» **Your objective**
Filter the entries below down to the lines that hold "weekday".

::: Record excerpts

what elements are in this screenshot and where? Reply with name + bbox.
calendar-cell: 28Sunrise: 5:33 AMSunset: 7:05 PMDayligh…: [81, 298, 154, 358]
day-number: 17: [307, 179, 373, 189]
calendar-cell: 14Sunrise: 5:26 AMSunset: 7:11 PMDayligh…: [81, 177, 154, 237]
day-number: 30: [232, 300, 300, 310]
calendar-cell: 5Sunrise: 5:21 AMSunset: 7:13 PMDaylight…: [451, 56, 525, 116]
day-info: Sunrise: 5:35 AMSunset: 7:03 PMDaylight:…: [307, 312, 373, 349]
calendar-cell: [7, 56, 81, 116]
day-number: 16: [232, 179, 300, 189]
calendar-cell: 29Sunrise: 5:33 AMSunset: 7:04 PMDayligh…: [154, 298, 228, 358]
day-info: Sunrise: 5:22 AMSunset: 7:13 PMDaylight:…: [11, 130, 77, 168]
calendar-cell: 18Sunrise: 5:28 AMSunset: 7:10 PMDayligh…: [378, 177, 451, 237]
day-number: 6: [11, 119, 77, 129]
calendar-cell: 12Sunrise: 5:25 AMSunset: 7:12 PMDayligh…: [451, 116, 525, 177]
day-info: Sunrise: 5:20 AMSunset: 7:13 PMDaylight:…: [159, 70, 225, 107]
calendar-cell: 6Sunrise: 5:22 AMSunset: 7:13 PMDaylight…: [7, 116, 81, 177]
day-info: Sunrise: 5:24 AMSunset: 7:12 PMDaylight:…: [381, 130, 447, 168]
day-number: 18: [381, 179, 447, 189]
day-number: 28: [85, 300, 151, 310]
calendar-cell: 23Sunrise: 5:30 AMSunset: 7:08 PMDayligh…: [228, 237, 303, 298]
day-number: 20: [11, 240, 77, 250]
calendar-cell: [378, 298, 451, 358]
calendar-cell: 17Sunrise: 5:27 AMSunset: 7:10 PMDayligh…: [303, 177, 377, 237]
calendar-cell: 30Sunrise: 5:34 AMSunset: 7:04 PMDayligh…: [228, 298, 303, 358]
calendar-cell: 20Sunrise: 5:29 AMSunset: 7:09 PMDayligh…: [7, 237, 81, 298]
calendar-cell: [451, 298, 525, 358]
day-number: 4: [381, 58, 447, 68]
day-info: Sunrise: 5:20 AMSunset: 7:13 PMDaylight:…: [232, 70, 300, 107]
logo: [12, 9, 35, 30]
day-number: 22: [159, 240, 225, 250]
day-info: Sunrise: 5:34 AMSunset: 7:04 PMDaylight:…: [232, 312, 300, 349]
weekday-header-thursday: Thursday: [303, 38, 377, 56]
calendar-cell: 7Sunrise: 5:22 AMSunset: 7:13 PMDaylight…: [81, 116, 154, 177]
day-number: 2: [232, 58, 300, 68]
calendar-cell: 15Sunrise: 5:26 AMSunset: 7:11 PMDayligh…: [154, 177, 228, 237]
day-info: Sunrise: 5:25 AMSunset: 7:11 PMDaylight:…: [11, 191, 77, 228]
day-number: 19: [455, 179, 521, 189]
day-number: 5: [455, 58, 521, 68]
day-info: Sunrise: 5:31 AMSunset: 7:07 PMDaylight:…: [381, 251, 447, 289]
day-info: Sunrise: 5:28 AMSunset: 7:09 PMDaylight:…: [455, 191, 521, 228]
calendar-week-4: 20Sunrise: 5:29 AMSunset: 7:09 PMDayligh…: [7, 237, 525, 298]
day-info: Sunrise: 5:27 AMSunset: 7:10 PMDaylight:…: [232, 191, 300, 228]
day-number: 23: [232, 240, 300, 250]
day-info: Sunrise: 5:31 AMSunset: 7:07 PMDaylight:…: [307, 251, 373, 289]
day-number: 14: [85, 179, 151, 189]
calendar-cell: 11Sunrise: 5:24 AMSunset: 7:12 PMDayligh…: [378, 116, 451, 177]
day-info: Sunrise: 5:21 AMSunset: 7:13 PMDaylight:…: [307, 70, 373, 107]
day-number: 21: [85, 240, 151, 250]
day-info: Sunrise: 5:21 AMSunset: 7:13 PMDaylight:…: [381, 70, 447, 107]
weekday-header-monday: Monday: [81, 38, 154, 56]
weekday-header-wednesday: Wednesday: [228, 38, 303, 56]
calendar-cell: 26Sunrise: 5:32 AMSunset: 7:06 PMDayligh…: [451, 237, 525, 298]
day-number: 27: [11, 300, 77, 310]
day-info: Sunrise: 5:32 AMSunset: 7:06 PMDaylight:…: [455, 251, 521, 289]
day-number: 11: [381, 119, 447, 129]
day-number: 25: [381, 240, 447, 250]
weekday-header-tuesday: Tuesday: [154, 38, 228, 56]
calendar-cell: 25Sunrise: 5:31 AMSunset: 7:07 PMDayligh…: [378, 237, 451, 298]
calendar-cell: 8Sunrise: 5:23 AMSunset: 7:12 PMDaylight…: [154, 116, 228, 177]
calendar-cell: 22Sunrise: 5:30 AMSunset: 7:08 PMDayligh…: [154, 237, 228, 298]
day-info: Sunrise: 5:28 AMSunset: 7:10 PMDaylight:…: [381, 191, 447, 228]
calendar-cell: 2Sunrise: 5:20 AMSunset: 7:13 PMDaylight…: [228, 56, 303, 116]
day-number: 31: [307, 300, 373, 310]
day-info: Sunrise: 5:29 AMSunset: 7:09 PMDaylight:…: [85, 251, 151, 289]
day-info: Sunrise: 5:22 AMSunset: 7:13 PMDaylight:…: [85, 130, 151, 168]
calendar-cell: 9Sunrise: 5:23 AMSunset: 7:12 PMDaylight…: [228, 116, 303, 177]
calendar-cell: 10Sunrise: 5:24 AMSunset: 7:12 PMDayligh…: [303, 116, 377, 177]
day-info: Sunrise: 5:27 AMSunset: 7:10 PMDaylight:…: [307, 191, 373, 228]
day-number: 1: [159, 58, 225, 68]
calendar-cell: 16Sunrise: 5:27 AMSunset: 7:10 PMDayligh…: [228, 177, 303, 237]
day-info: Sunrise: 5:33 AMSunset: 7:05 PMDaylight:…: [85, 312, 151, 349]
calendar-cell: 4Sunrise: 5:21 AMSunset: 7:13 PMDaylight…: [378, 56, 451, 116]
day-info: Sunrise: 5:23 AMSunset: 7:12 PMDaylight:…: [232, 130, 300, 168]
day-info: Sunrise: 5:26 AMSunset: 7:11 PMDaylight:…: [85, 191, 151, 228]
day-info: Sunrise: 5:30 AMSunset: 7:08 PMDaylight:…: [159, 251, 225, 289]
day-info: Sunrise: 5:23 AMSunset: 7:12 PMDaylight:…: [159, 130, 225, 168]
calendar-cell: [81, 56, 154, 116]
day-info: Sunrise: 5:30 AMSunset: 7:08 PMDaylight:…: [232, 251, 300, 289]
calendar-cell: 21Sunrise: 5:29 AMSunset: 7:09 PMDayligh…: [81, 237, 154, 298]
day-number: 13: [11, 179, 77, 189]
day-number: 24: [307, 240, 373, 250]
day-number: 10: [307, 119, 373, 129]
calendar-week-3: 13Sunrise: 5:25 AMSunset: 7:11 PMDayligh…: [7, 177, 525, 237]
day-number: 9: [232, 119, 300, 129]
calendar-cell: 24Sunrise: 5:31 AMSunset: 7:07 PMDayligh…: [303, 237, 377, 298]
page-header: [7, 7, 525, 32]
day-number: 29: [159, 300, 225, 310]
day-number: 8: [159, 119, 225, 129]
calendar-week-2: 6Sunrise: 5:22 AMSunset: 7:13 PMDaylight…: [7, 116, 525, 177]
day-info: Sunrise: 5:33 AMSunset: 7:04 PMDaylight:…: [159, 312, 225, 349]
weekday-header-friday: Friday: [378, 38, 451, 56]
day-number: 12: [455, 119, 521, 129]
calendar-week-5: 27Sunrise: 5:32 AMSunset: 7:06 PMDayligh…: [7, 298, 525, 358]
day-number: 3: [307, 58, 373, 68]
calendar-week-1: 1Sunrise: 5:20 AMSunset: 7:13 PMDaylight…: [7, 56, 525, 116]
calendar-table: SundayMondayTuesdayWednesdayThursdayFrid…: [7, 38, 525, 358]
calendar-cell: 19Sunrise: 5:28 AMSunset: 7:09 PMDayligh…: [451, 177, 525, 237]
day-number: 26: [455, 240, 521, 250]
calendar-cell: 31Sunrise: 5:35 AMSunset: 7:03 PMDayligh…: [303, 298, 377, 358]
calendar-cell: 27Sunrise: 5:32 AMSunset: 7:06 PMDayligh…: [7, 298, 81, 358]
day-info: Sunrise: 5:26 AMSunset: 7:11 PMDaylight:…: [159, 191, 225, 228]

::::::

» **Solved exercise**
weekday-header-thursday: Thursday: [303, 38, 377, 56]
weekday-header-monday: Monday: [81, 38, 154, 56]
weekday-header-wednesday: Wednesday: [228, 38, 303, 56]
weekday-header-tuesday: Tuesday: [154, 38, 228, 56]
weekday-header-friday: Friday: [378, 38, 451, 56]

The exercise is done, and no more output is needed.